2. Know the path A good evacuation plan makes sure the entire means of egress for example, not just a door, but also the hallways and stairwells is safely available, and, when possible, it suggests multiple or alternate means of egress. An exit needs to be large enough to accommodate all the workers who might have to use it, including workers with disabilities.

3. Know the people Evacuation plans need to take into consideration those who may require some assistance in evacuating (for example, those who are physically disabled, hearing-impaired or new to this country/job and are unfamiliar with evacuation procedures). Your evacuation plan should be designed to make sure everyone makes it to safety.

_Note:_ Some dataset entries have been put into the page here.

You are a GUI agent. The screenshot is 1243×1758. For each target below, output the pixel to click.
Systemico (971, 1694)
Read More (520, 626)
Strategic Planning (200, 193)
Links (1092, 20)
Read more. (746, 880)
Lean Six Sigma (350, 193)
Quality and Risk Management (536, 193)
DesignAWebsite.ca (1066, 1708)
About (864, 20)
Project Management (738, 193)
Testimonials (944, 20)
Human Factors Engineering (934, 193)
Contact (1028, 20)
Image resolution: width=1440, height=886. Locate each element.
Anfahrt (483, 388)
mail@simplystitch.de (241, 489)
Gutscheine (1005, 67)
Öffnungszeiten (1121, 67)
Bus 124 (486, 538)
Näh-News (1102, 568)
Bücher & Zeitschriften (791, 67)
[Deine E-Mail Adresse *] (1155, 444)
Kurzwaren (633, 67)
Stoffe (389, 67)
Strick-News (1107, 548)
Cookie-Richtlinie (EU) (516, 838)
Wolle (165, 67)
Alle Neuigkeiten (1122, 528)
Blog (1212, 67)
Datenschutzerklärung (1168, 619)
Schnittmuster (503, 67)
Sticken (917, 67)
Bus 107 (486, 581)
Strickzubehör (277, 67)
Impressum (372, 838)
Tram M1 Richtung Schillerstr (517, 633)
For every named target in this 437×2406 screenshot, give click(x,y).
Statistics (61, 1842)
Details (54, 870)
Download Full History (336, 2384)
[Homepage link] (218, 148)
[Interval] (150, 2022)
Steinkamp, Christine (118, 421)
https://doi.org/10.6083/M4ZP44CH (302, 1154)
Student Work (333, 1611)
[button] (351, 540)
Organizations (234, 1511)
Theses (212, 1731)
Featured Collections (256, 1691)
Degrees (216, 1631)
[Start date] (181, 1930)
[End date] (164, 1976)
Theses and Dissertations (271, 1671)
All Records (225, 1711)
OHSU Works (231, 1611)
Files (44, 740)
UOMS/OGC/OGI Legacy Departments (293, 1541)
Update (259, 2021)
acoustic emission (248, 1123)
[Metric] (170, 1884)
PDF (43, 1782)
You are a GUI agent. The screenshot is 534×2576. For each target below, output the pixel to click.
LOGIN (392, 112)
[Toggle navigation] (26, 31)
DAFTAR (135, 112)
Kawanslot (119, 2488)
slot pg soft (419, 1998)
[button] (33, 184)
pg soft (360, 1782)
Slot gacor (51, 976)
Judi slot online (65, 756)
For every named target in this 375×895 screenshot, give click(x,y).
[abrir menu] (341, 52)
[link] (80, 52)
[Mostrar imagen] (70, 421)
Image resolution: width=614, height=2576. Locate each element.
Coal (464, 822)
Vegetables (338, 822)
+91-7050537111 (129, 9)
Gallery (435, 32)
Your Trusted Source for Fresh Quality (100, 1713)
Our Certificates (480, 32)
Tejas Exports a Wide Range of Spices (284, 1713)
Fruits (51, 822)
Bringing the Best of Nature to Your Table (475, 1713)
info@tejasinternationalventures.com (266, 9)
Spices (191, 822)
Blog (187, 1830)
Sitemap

4. Know the destination Just as the nearest door isn't the entire exit path, being outside your building doesn't mean you've completed your evacuation. Different situations may call for different evacuation destinations, and some plans may have multiple destinations depending on the circumstances one for a fire, one for a flood, etc. Other plans may refer to a "refuge area" where workers should seek shelter after successfully exiting a building.

5. Know the drill A proper evacuation drill tests everyone's knowledge of the evacuation plan. A well-designed drill may simulate the blockage of certain exits, and certain workers might be asked ahead of time to simulate injury or disability. The goal of proper evacuation drilling is to make those procedures just as automatic as routine ones.